**What needs to be done:**
If a line below falls between the line with "Properti Dijual di Jakarta Pusat >" and the line with "siguiente manera: MyWOT", or is one of those two, output it exactly; output nothing else and no pictures.

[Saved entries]
+===+
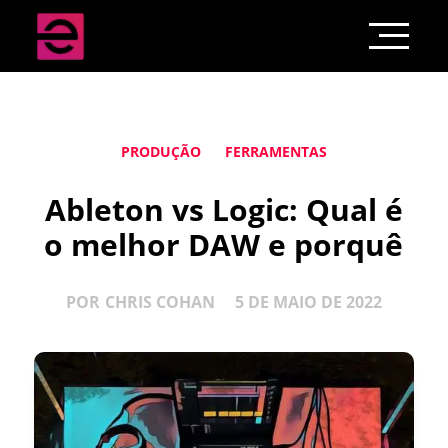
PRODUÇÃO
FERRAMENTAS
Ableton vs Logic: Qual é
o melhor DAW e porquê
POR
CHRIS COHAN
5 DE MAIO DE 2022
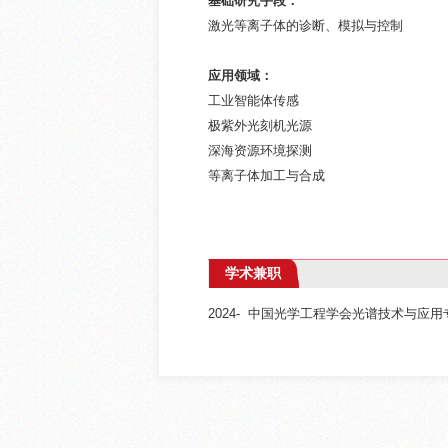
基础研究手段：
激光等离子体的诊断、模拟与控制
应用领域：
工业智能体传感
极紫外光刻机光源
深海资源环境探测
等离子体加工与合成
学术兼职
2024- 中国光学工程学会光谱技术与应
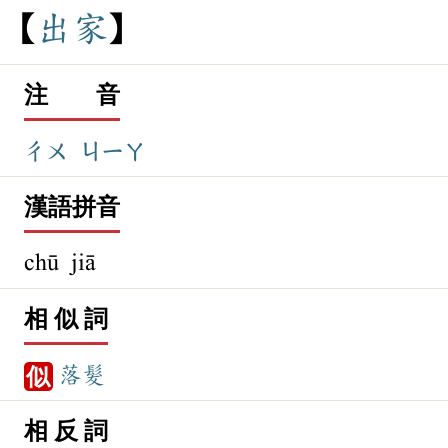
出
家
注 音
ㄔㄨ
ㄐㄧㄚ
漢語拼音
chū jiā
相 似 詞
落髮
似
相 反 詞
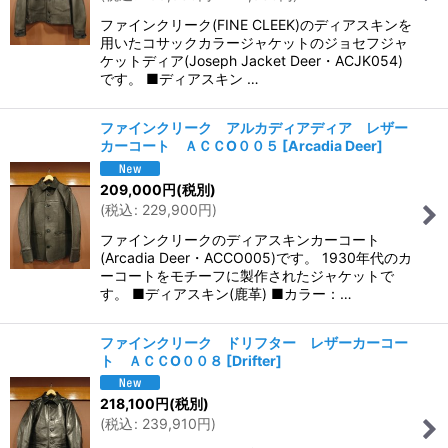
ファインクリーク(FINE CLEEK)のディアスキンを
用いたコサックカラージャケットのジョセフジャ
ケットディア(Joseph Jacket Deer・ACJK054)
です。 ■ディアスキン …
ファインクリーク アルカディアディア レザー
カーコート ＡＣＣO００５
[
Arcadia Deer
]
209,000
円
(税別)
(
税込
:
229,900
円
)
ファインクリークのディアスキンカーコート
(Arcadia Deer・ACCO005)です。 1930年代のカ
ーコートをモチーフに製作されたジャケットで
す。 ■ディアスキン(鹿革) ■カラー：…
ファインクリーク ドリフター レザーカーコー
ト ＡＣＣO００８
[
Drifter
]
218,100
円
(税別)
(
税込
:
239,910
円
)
+===+
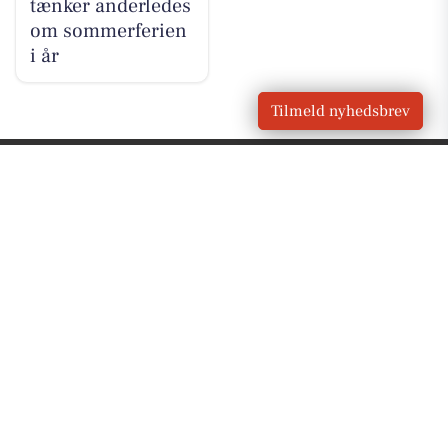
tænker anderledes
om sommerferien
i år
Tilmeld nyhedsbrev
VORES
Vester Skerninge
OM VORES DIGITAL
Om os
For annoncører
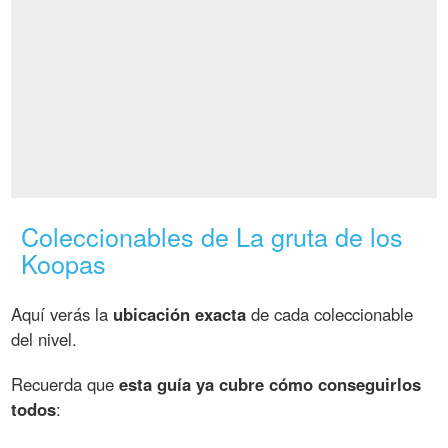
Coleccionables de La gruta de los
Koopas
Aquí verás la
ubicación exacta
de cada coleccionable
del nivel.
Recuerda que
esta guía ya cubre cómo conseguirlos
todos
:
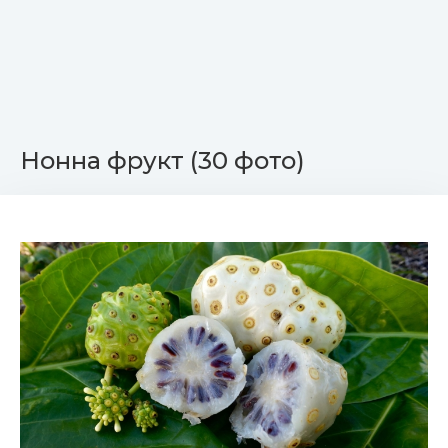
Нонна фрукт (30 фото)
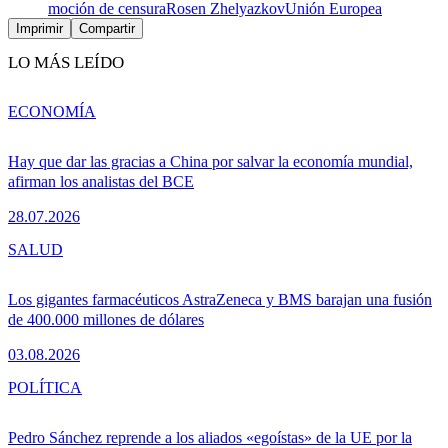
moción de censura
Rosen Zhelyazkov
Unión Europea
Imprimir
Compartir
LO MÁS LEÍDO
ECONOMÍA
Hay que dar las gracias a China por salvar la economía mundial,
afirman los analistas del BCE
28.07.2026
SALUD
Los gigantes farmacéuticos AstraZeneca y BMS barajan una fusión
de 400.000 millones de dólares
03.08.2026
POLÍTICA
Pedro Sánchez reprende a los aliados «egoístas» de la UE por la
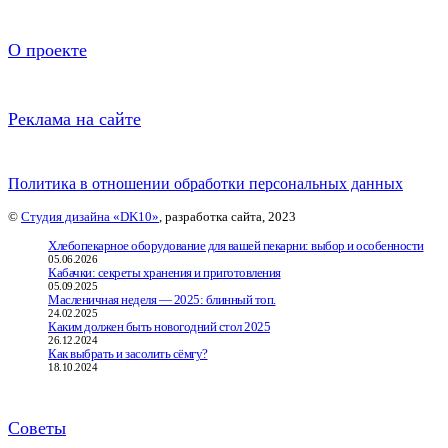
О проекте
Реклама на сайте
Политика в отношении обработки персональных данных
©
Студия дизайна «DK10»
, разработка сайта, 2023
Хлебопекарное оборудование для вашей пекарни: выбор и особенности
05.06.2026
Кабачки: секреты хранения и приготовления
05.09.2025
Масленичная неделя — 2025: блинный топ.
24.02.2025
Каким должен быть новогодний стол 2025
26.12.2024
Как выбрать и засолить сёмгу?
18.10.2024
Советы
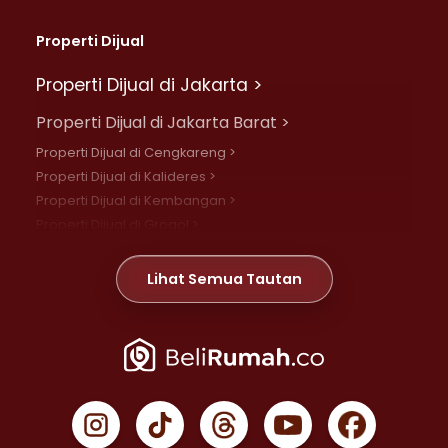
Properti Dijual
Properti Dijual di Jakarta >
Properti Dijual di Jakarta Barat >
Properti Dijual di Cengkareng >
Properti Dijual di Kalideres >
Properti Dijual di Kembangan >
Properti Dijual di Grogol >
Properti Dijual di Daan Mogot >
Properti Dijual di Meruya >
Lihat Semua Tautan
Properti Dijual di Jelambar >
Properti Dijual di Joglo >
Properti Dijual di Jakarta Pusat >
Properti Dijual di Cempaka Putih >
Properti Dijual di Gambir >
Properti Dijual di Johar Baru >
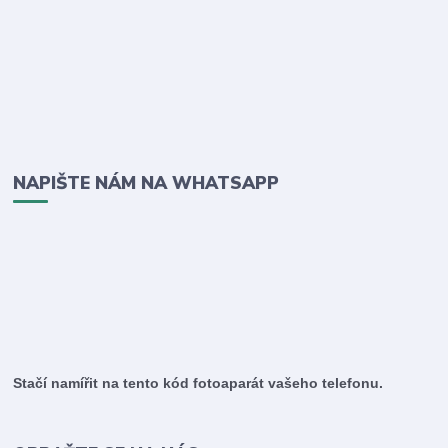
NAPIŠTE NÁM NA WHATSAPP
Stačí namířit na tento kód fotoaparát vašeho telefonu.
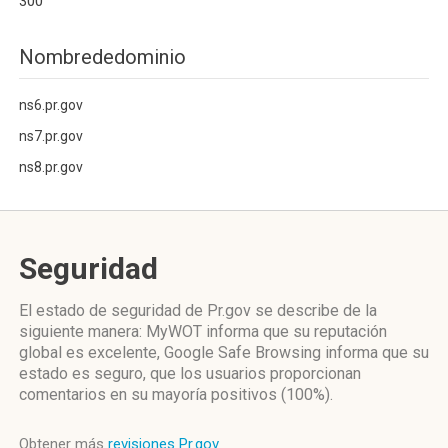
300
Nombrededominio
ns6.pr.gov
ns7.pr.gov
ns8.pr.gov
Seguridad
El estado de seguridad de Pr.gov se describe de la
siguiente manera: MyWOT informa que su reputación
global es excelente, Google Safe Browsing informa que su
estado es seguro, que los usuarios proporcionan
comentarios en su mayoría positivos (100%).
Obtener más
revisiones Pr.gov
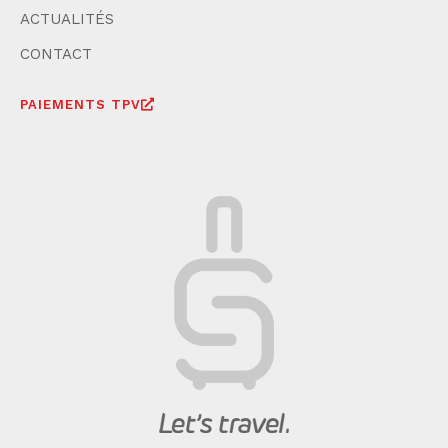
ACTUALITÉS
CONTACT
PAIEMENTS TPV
+===+
**Answer box:**
Properti Dijual di Jakarta Pusat >
Properti Dijual di Cempaka Putih >
Properti Dijual di Gambir >
Properti Dijual di Johar Baru >
NAPIŠTE NÁM NA WHATSAPP
Stačí namířit na tento kód fotoaparát vašeho telefonu.
300
Nombrededominio
ns6.pr.gov
ns7.pr.gov
ns8.pr.gov
Seguridad
El estado de seguridad de Pr.gov se describe de la
siguiente manera: MyWOT informa que su reputación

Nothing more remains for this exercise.